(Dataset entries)
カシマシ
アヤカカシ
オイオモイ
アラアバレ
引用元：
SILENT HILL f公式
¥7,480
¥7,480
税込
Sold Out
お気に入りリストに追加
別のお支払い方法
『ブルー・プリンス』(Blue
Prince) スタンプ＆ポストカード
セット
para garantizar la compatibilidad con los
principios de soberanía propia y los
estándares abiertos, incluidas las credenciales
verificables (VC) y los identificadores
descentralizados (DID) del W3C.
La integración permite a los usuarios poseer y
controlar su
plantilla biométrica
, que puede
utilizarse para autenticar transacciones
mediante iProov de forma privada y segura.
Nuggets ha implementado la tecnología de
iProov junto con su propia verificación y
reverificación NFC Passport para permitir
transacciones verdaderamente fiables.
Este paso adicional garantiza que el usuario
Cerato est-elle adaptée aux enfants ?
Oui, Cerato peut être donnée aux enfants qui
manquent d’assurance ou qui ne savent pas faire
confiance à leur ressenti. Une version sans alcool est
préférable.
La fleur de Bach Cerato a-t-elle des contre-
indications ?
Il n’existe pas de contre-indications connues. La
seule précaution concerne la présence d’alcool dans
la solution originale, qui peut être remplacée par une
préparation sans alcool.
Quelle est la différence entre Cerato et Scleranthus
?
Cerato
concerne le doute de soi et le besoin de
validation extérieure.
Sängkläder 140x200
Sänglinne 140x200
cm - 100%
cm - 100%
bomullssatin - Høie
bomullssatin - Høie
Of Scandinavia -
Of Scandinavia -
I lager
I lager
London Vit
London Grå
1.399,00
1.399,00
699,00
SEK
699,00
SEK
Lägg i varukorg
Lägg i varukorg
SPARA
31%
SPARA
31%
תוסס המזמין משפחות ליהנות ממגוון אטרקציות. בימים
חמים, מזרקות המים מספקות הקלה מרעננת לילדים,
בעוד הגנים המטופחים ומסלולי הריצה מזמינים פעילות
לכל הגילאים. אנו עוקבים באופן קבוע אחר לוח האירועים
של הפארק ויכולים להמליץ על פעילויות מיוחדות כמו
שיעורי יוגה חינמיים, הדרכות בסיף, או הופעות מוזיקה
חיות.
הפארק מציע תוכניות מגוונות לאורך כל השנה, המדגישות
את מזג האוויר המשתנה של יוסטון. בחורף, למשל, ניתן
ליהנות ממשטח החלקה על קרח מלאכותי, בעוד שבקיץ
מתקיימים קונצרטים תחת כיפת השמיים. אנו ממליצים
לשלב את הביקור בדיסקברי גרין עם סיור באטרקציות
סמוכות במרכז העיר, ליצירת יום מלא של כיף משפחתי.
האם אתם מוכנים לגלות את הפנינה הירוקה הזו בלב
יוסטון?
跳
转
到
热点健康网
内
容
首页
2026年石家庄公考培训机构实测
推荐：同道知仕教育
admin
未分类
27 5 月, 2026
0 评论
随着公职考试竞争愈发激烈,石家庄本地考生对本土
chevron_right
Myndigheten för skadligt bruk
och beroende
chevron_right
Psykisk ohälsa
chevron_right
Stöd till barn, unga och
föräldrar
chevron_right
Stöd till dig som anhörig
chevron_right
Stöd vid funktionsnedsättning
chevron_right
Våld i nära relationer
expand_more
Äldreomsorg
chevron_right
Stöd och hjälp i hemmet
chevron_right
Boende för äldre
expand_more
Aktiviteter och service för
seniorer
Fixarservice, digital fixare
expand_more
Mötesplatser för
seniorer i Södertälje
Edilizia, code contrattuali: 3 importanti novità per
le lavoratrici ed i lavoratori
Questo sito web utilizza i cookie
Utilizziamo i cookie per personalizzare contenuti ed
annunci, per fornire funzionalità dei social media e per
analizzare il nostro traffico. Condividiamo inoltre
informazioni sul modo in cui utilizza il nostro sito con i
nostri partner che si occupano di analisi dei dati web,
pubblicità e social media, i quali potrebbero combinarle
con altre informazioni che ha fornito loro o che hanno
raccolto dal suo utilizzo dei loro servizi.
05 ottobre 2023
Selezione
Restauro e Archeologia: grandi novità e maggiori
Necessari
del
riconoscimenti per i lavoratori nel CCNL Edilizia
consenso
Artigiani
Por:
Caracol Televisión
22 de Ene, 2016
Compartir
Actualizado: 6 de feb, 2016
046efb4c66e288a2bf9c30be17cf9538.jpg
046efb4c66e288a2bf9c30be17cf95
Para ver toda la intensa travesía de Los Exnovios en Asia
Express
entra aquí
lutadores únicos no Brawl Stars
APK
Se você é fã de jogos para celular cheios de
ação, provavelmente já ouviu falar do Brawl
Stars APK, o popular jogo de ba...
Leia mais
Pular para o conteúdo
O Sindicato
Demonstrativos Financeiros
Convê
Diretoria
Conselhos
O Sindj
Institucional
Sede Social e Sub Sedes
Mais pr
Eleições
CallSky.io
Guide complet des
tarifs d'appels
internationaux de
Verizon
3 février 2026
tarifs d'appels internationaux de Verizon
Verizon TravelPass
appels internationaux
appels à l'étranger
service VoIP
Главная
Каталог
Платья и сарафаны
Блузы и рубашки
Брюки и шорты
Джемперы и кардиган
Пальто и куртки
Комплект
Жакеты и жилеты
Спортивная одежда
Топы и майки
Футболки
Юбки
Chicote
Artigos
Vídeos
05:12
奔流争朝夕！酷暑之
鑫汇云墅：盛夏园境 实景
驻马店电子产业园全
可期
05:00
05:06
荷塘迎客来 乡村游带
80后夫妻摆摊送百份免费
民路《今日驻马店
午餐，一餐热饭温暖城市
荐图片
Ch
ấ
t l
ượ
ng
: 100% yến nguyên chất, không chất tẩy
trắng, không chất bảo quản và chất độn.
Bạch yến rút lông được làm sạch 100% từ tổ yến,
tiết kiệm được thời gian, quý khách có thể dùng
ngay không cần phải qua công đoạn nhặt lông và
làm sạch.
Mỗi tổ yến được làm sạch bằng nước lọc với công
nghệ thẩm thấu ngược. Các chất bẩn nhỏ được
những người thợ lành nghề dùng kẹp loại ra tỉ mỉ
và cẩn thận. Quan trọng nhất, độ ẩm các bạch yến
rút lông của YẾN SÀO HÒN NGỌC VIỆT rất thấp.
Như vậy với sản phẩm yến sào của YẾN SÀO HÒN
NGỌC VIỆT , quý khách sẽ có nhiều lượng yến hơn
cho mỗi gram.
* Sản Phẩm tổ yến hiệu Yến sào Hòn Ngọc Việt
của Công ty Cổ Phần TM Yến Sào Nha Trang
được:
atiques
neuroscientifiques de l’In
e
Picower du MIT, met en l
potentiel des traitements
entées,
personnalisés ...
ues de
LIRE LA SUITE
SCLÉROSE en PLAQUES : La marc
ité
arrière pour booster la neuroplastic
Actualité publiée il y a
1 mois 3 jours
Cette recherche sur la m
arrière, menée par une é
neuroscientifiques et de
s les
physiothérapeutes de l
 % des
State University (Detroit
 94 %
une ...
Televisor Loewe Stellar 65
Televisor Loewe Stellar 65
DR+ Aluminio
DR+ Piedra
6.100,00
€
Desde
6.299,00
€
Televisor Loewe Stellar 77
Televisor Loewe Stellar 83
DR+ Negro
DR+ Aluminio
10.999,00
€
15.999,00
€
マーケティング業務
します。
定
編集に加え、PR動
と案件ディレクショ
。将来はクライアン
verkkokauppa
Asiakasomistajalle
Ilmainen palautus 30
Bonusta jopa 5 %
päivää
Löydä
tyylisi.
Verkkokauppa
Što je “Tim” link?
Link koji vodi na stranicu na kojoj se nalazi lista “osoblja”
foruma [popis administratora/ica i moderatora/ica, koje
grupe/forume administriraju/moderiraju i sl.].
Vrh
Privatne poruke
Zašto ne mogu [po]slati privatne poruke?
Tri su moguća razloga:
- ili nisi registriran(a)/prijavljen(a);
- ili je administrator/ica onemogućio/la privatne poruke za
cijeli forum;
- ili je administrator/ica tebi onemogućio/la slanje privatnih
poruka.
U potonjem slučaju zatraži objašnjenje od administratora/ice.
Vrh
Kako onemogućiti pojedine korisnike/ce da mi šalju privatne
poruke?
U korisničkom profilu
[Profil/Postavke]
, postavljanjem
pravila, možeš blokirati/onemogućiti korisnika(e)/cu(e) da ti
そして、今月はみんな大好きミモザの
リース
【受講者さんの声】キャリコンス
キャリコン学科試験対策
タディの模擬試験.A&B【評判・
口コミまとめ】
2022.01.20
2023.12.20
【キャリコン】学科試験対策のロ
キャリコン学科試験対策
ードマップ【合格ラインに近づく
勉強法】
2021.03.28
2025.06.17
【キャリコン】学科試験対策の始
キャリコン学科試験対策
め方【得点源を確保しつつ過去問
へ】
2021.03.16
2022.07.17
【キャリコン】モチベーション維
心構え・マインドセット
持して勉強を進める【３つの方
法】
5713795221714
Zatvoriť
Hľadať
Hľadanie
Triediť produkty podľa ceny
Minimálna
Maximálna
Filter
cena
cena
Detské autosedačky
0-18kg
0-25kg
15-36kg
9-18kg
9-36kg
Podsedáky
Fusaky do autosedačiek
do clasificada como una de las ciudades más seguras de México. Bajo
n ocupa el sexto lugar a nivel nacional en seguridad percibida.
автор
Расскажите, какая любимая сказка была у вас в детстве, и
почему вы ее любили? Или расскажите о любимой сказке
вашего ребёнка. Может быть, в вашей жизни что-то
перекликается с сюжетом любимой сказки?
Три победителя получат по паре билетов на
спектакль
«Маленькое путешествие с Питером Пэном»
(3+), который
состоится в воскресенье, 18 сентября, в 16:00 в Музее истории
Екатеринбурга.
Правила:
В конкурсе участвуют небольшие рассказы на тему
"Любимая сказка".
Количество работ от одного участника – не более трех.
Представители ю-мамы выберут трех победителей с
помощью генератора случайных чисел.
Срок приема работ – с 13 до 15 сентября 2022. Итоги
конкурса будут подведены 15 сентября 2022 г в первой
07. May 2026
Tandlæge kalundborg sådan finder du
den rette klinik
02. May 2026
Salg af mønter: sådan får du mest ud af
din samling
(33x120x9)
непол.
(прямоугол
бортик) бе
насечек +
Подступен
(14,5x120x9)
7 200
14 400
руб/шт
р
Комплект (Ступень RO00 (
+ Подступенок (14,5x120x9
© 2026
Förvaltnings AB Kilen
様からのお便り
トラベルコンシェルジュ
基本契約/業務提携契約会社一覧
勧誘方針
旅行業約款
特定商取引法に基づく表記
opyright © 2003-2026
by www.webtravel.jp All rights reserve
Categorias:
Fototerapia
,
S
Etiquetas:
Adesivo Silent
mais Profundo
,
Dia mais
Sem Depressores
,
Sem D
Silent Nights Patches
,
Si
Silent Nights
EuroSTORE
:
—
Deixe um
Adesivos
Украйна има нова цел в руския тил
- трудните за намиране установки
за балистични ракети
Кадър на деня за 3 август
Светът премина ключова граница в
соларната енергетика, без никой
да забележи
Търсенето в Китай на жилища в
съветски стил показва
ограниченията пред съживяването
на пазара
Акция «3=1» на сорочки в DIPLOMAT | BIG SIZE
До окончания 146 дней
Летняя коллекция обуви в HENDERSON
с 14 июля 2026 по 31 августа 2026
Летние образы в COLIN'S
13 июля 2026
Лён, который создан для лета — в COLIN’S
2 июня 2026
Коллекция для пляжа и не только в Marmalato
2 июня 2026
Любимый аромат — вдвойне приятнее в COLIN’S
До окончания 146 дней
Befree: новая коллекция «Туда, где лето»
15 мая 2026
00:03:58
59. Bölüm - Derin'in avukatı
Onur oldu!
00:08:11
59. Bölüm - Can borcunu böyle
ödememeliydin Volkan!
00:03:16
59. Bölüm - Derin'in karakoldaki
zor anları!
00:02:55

(Work instruction): Could you retype exactly the lines above, starting at the line that contains "Institucional" and ending at the line that contains "những người thợ", and nothing more?

(Solution for this exercise):
Institucional
Sede Social e Sub Sedes
Mais pr
Eleições
CallSky.io
Guide complet des
tarifs d'appels
internationaux de
Verizon
3 février 2026
tarifs d'appels internationaux de Verizon
Verizon TravelPass
appels internationaux
appels à l'étranger
service VoIP
Главная
Каталог
Платья и сарафаны
Блузы и рубашки
Брюки и шорты
Джемперы и кардиган
Пальто и куртки
Комплект
Жакеты и жилеты
Спортивная одежда
Топы и майки
Футболки
Юбки
Chicote
Artigos
Vídeos
05:12
奔流争朝夕！酷暑之
鑫汇云墅：盛夏园境 实景
驻马店电子产业园全
可期
05:00
05:06
荷塘迎客来 乡村游带
80后夫妻摆摊送百份免费
民路《今日驻马店
午餐，一餐热饭温暖城市
荐图片
Ch
ấ
t l
ượ
ng
: 100% yến nguyên chất, không chất tẩy
trắng, không chất bảo quản và chất độn.
Bạch yến rút lông được làm sạch 100% từ tổ yến,
tiết kiệm được thời gian, quý khách có thể dùng
ngay không cần phải qua công đoạn nhặt lông và
làm sạch.
Mỗi tổ yến được làm sạch bằng nước lọc với công
nghệ thẩm thấu ngược. Các chất bẩn nhỏ được
những người thợ lành nghề dùng kẹp loại ra tỉ mỉ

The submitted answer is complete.